TASK ITEM: Of the entries that follow, how many lines hold the string "Bereich"? Write the number and nothing more.

DATASET ENTRIES:
+ + +

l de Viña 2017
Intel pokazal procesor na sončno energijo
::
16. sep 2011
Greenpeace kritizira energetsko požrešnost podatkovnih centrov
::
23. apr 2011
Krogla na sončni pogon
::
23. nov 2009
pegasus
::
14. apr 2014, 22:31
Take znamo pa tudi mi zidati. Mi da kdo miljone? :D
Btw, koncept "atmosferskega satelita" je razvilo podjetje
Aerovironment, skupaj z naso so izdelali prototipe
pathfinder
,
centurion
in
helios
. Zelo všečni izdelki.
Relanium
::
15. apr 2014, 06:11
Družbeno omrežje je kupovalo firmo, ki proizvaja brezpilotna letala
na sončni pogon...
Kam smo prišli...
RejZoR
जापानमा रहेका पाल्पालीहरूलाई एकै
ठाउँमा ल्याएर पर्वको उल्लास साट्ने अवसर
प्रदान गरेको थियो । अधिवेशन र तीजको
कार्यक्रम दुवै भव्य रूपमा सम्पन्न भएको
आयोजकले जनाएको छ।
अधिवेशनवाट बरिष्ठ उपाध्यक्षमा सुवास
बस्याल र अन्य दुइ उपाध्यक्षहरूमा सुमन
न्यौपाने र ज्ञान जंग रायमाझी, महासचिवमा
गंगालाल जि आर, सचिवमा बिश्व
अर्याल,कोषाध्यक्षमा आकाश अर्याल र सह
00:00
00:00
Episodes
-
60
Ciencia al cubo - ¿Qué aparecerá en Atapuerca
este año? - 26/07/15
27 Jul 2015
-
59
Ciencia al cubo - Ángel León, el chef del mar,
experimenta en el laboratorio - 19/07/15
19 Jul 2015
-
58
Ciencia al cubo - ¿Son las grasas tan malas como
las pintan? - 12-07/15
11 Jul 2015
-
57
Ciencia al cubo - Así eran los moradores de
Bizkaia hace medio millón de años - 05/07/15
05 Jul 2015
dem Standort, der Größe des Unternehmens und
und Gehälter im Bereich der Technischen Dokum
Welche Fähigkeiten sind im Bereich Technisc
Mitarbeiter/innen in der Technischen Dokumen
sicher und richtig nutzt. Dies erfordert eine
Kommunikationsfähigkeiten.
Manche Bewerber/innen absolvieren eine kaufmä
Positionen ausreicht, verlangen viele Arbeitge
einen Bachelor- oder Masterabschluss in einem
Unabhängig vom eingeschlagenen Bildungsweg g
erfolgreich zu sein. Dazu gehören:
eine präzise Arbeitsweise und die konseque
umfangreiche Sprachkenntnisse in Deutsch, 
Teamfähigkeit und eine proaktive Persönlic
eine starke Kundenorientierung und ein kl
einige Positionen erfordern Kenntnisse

+ + +

FINISHED TASK: 2